_EXERCISE:_ Each line from the first entry to the line with "zabavniji, bilo da", both included, is to be returned unchanged, with any pictures dropped.
+++ WORKING DATA +++
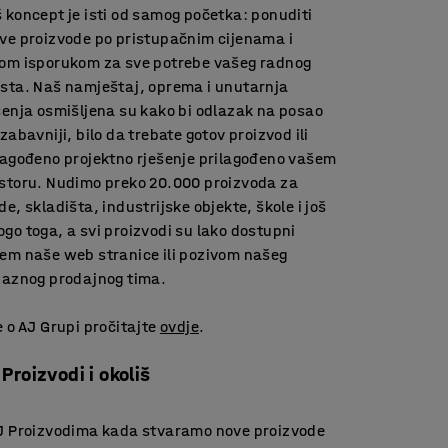
 koncept je isti od samog početka: ponuditi
ve proizvode po pristupačnim cijenama i
om isporukom za sve potrebe vašeg radnog
sta. Naš namještaj, oprema i unutarnja
šenja osmišljena su kako bi odlazak na posao
 zabavniji, bilo da trebate gotov proizvod ili
lagođeno projektno rješenje prilagođeno vašem
storu. Nudimo preko 20.000 proizvoda za
de, skladišta, industrijske objekte, škole i još
go toga, a svi proizvodi su lako dostupni
em naše web stranice ili pozivom našeg
baznog prodajnog tima.
e o AJ Grupi pročitajte
ovdje
.
Proizvodi i okoliš
J Proizvodima kada stvaramo nove proizvode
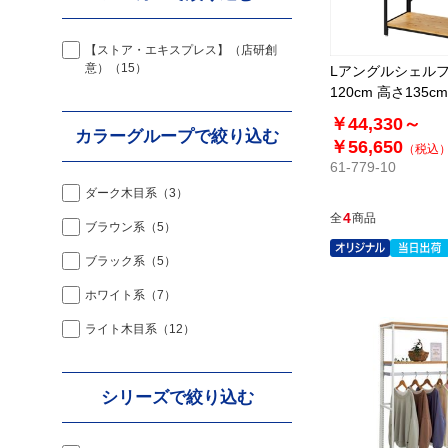
【ストア・エキスプレス】（店研創
意）
（15）
Lアングルシェルフ
120cm 高さ135c
エキオリジナル〕
￥44,330～
カラーグループで絞り込む
￥56,650
（税込
61-779-10
ダーク木目系
（3）
4
全
商品
ブラウン系
（5）
ブラック系
（5）
ホワイト系
（7）
ライト木目系
（12）
シリーズで絞り込む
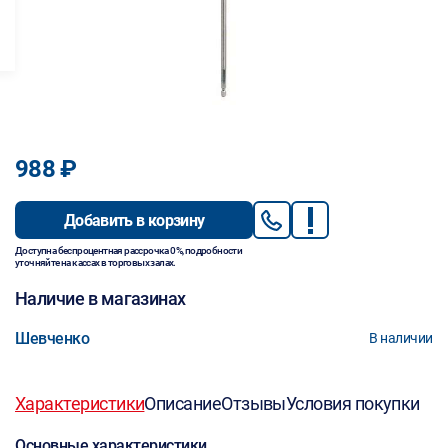
988 ₽
Добавить в корзину
Доступна беспроцентная рассрочка 0%, подробности
уточняйте на кассах в торговых залах.
Наличие в магазинах
Шевченко
В наличии
Характеристики
Описание
Отзывы
Условия покупки
Основные характеристики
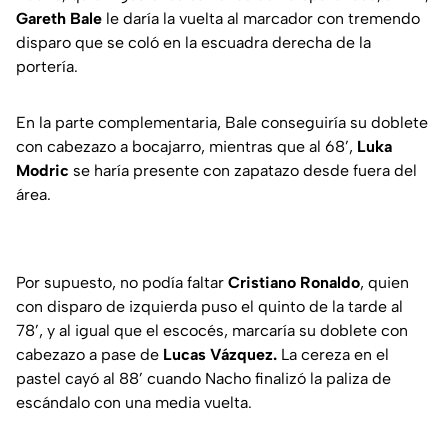
Gareth Bale
le daría la vuelta al marcador con tremendo
disparo que se coló en la escuadra derecha de la
portería.
En la parte complementaria, Bale conseguiría su doblete
con cabezazo a bocajarro, mientras que al 68’,
Luka
Modric
se haría presente con zapatazo desde fuera del
área.
Por supuesto, no podía faltar
Cristiano Ronaldo
, quien
con disparo de izquierda puso el quinto de la tarde al
78’, y al igual que el escocés, marcaría su doblete con
cabezazo a pase de
Lucas Vázquez.
La cereza en el
pastel cayó al 88’ cuando Nacho finalizó la paliza de
escándalo con una media vuelta.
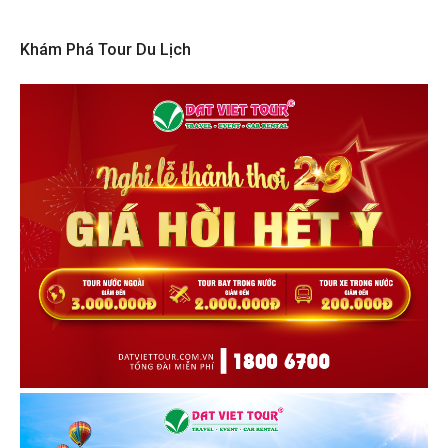
Khám Phá Tour Du Lịch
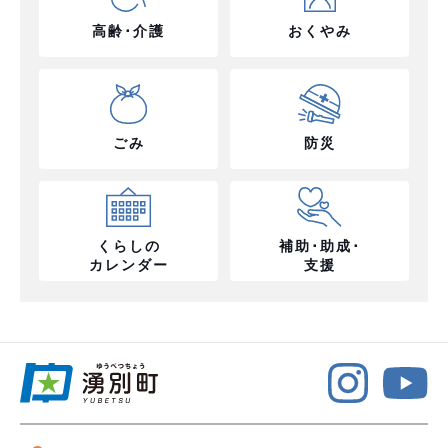
高齢･介護
おくやみ
ごみ
防災
くらしの
補助･助成･
カレンダー
支援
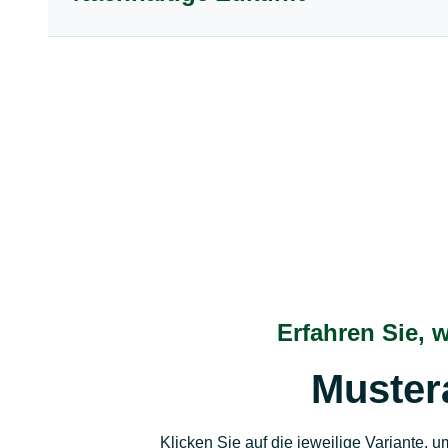
Erfahren Sie, 
Muster
Klicken Sie auf die jeweilige Variante,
+++
_RESPONSE TO THE TASK:_
 koncept je isti od samog početka: ponuditi
ve proizvode po pristupačnim cijenama i
om isporukom za sve potrebe vašeg radnog
sta. Naš namještaj, oprema i unutarnja
šenja osmišljena su kako bi odlazak na posao
 zabavniji, bilo da trebate gotov proizvod ili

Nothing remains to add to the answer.